■ **THE TASK**:
Please transcribe the listing below in full and word for word, without its pictures.

■ **DATA SECTION**:
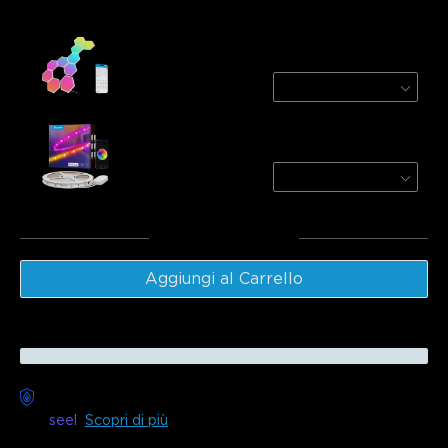
Govee Glide Hexa Light Panels
10-Pack
€99.99
Govee RGBIC LED Strip Lights With
Protective Coating
1 roll*5m
€27.99
Totale
:
€127.97
Aggiungi al Carrello
Consegna senza preoccupazioni disponibile
con
seel
Scopri di più
Descrizione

■ **OUTPUT**:
Govee Glide Hexa Light Panels
10-Pack
€99.99
Govee RGBIC LED Strip Lights With
Protective Coating
1 roll*5m
€27.99
Totale
:
€127.97
Aggiungi al Carrello
Consegna senza preoccupazioni disponibile
con
seel
Scopri di più
Descrizione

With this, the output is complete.